*** Opening of Records for the task ***
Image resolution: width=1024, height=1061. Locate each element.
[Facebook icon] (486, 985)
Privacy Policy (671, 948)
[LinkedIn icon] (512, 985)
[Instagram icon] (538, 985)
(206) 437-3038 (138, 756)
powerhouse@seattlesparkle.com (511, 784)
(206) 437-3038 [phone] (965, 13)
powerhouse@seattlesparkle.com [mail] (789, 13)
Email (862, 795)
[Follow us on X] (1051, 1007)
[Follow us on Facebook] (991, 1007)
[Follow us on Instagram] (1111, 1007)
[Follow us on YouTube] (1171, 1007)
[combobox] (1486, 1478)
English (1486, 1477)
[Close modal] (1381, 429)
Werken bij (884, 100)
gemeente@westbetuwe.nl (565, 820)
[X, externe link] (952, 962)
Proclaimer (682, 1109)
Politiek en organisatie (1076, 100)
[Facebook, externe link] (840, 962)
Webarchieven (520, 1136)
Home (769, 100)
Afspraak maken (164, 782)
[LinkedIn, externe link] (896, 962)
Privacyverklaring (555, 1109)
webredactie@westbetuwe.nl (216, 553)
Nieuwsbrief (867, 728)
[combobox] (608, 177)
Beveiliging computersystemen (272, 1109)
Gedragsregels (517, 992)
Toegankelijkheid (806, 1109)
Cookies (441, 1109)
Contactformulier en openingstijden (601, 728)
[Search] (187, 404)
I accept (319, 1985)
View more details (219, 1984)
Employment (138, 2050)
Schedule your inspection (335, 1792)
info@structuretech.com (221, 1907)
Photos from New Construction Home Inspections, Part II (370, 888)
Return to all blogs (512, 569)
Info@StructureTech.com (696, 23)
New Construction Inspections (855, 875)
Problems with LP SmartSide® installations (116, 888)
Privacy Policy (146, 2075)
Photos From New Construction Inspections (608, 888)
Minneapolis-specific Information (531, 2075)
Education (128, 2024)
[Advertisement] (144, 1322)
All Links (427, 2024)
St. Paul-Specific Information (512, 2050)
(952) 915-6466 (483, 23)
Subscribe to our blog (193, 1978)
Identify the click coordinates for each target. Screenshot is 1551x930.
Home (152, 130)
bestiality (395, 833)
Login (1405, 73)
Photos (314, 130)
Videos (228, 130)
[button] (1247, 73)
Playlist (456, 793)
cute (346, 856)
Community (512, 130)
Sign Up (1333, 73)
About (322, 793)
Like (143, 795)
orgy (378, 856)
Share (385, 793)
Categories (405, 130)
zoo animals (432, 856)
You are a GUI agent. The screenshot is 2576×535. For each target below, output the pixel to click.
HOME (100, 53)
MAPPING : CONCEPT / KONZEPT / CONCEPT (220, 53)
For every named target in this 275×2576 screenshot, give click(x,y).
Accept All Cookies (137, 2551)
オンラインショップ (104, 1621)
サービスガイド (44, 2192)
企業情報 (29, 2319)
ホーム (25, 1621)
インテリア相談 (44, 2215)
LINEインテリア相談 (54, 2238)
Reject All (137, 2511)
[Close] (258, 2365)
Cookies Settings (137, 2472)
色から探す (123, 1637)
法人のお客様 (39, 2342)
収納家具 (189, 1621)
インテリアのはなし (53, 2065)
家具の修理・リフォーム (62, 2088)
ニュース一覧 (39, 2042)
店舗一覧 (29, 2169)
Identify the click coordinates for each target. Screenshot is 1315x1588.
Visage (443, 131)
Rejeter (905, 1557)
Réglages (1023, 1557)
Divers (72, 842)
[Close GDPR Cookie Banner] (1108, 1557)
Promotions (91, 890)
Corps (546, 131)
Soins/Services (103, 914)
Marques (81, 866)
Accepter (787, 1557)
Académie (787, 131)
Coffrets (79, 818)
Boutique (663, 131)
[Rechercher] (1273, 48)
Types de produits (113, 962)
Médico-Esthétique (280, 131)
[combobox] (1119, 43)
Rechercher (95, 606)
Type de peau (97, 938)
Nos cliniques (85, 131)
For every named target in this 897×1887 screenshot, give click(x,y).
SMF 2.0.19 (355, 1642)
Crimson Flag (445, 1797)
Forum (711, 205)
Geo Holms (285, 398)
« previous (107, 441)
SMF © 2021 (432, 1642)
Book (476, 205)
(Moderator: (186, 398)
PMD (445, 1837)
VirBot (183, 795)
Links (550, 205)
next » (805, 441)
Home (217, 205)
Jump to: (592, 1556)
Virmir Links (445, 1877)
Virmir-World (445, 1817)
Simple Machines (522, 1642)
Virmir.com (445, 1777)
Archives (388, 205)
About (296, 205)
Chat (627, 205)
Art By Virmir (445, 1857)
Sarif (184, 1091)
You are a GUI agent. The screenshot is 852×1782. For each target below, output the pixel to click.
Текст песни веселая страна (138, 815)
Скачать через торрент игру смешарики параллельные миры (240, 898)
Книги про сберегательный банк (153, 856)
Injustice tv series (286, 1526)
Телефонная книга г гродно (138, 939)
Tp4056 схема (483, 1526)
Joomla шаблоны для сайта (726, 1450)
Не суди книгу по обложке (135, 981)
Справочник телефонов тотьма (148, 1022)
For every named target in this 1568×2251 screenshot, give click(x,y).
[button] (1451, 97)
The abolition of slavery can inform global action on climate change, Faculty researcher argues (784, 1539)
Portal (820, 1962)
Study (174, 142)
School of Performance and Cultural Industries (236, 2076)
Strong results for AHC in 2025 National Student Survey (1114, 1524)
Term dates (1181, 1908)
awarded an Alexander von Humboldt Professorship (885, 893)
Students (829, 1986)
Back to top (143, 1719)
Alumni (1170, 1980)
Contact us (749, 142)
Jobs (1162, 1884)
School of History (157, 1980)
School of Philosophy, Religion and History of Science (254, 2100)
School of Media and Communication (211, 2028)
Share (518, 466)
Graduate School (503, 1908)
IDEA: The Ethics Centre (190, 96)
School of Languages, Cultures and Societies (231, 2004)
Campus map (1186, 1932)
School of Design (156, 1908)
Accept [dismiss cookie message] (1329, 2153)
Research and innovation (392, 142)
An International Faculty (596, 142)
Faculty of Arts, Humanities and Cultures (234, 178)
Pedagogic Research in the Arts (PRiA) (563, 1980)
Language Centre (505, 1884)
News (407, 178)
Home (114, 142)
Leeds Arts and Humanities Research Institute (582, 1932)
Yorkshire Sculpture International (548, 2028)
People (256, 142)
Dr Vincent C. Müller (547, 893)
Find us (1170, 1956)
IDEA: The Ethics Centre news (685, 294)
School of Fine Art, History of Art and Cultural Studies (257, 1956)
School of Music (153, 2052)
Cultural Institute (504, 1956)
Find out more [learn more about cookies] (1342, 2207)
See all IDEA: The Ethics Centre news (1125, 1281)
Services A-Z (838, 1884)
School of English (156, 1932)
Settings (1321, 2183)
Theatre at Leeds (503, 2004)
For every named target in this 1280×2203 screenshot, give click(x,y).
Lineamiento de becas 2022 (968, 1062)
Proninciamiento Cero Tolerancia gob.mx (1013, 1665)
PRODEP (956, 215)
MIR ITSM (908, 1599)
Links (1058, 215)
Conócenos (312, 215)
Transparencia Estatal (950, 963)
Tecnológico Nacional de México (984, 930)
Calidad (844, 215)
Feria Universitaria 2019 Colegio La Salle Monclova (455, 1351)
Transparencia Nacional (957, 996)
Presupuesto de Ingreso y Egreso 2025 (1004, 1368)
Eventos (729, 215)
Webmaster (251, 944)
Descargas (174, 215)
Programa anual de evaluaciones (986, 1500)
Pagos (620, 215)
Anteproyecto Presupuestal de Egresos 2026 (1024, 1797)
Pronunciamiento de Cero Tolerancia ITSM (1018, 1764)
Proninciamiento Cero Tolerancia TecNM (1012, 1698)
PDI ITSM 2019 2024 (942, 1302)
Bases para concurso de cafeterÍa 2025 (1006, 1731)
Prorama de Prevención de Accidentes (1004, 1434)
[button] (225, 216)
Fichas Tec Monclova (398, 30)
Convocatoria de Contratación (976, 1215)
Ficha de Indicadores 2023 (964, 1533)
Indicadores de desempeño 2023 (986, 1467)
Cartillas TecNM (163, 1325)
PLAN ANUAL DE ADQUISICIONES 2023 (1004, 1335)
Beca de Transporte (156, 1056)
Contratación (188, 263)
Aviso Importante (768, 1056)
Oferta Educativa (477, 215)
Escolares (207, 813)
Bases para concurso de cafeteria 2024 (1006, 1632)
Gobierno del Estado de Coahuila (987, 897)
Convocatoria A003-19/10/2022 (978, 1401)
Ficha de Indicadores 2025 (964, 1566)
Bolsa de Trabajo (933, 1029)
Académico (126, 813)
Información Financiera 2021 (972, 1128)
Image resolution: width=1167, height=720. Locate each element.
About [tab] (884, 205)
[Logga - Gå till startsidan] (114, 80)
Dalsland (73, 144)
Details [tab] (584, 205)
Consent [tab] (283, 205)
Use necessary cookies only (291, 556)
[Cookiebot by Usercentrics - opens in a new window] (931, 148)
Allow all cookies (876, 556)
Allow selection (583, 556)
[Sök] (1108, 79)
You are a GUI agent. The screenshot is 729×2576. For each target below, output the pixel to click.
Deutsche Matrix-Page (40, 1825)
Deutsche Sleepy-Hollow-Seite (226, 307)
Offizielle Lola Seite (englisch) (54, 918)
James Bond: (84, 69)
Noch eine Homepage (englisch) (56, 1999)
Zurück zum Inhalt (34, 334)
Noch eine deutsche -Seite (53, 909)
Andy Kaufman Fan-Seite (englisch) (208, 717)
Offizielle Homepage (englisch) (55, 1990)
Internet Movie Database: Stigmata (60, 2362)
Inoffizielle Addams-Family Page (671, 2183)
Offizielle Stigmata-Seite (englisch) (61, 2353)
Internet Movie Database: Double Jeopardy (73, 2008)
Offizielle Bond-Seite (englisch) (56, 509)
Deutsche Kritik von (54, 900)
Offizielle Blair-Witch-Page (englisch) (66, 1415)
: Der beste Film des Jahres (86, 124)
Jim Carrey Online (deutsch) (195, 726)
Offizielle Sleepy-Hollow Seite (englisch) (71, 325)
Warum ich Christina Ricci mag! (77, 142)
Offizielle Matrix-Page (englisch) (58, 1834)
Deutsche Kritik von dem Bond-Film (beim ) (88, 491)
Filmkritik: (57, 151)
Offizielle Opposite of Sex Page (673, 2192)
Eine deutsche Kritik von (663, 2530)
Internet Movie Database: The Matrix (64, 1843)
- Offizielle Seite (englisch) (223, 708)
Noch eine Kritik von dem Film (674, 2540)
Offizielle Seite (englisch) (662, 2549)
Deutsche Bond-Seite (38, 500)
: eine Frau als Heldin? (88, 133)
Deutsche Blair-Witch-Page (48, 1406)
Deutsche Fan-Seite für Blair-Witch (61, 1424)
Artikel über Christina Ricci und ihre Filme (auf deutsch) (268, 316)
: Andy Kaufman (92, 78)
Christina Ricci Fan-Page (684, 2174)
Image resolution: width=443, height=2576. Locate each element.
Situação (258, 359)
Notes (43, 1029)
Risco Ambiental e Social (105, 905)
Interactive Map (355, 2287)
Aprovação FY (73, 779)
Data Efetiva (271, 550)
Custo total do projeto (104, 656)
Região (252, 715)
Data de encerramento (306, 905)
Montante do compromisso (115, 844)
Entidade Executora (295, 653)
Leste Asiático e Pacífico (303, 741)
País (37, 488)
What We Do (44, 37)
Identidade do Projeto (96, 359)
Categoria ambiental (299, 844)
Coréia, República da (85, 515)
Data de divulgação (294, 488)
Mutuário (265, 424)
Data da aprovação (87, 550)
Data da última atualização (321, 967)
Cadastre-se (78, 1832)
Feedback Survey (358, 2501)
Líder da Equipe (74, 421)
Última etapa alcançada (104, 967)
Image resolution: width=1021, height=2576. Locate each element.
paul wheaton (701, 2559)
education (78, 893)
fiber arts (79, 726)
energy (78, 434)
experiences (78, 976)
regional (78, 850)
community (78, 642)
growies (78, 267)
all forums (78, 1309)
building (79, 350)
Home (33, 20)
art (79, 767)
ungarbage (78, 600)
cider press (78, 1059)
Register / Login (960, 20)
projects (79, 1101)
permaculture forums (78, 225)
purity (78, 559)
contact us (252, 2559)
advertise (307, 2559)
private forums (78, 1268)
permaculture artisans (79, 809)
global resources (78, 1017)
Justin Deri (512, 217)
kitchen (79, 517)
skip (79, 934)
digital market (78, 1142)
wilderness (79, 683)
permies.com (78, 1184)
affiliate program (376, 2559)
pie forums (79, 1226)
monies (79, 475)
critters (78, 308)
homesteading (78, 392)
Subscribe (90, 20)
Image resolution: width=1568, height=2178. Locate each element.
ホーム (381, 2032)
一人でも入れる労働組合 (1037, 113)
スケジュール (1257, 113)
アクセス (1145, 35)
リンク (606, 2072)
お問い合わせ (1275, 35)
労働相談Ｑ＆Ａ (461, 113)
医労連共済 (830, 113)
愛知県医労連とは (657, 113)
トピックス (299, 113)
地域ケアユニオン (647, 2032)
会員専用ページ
*** Close of Records for the task ***
Tally up the lines in the records containing the word "Christina", then give the count and nothing else.

3